Michelin’s Mud 2: $55
Sizes: 30mm (tested)
Measured Width: 31mm
Knob Height: 2mm center; 2.5mm side
Weight: 326 grams
Michelin’s premiere cyclocross tire is hampered by its name, Mud 2. Reason being, it’s a fabulous all-conditions tire that’s not just for mud, probably the best I’ve used, and the first clincher I recommend to anyone who asks me what I think is the best, most versatile clincher cyclocross tire.
Michelin’s original Mud was a true mud tire. It had taller knobs and was molded with the brand’s famous green Silica rubber. The Mud was redesigned a half decade ago, to the disappointment of many, into the Mud 2, which has lower stepped knobs and a longer wearing black tread. The changes gave the Mud 2 greater overall acceptance, but made its name a bit confusing.
The Mud 2 employs a 127tpi casing and Michelin’s Silica Energy tread compound. It rolls fast on all surfaces and it isn’t as squirmy as the Mud was on pavement. It’s the best clincher I’ve found for grassy and loamy courses and it doesn’t do too bad in deep mud either as its side knobs efficiently clear mud, though, the shorter knobs reduce its overall bite. It works well in dry conditions and would be the right choice for a slippery dry course that puts the Small Block 8 out of its element. The Mud 2 also works well in fresh snow and packed, but penetrable snow surfaces.
WTB Cross Wolf: $50
Sizes: 32mm (tested)
Measured Width: 30mm
Knob Height: 3mm center; 4mm side
Weight: 355 grams
Ever since Michelin redesigned its Mud tire, I’d been looking for some sort of suitable replacement. And until I experienced WTB’s Cross Wolf this year, I hadn’t found one. The Cross Wolf is a very aggressive tire with a tall, narrow profile that makes it the best clincher mud tire I’ve found on the market today.
Despite its aggressive tread and tenacious grip, it actually rolls very fast on pavement due to its ramped center knobs. The tall side knobs do make cornering squirmy under moderate pressure on hard surfaces, especially pavement. Similar to what you might experience with a Dugast Rhino on pavement with too much air in it. Soft soil and deep, thin mud bring out the best in this tire, as it bites like no other clincher I’ve ridden.
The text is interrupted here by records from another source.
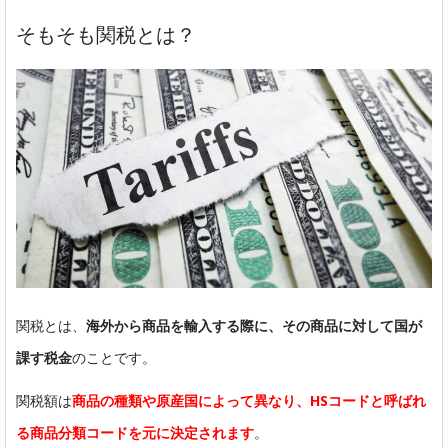
そもそも関税とは？
関税とは、
海外から商品を輸入する際に、その商品に対して国が
課す税金
のことです。
関税額は
商品の種類や原産国によって異なり、HSコードと呼ばれ
る商品分類コードを元に決定されます
。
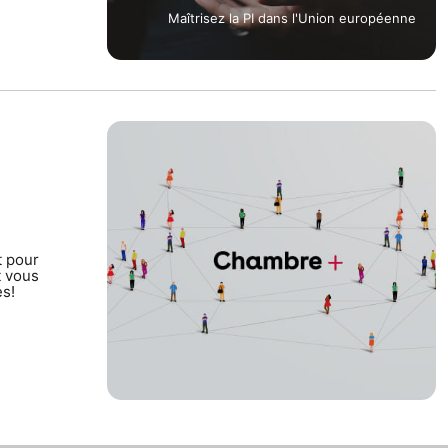
Maîtrisez la PI dans l'Union européenne
t pour
 vous
es!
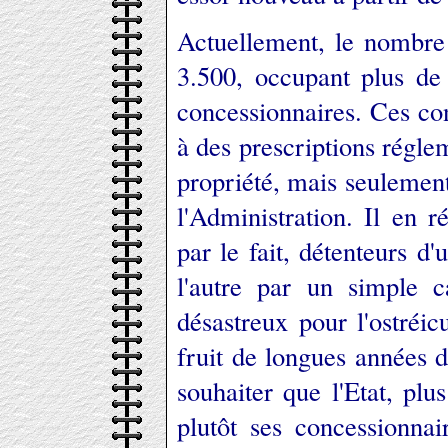
Actuellement, le nombre 
3.500, occupant plus de 
concessionnaires. Ces co
à des prescriptions réglem
propriété, mais seulemen
l'Administration. Il en r
par le fait, détenteurs d'
l'autre par un simple ca
désastreux pour l'ostréic
fruit de longues années d
souhaiter que l'Etat, plu
plutôt ses concessionna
Thick, peanut butter mud will render it useless, because its tall side knobs are reasonably tightly spaced and cannot clear it. WTB uses its “race-level” 60tpi casing and DNA 60a durometer rubber. I did not have a chance to test the Cross Wolf in snowy conditions, but it seems like it would be good in fresh snow, but not on a hard packed surface where the Mud 2 would likely be better.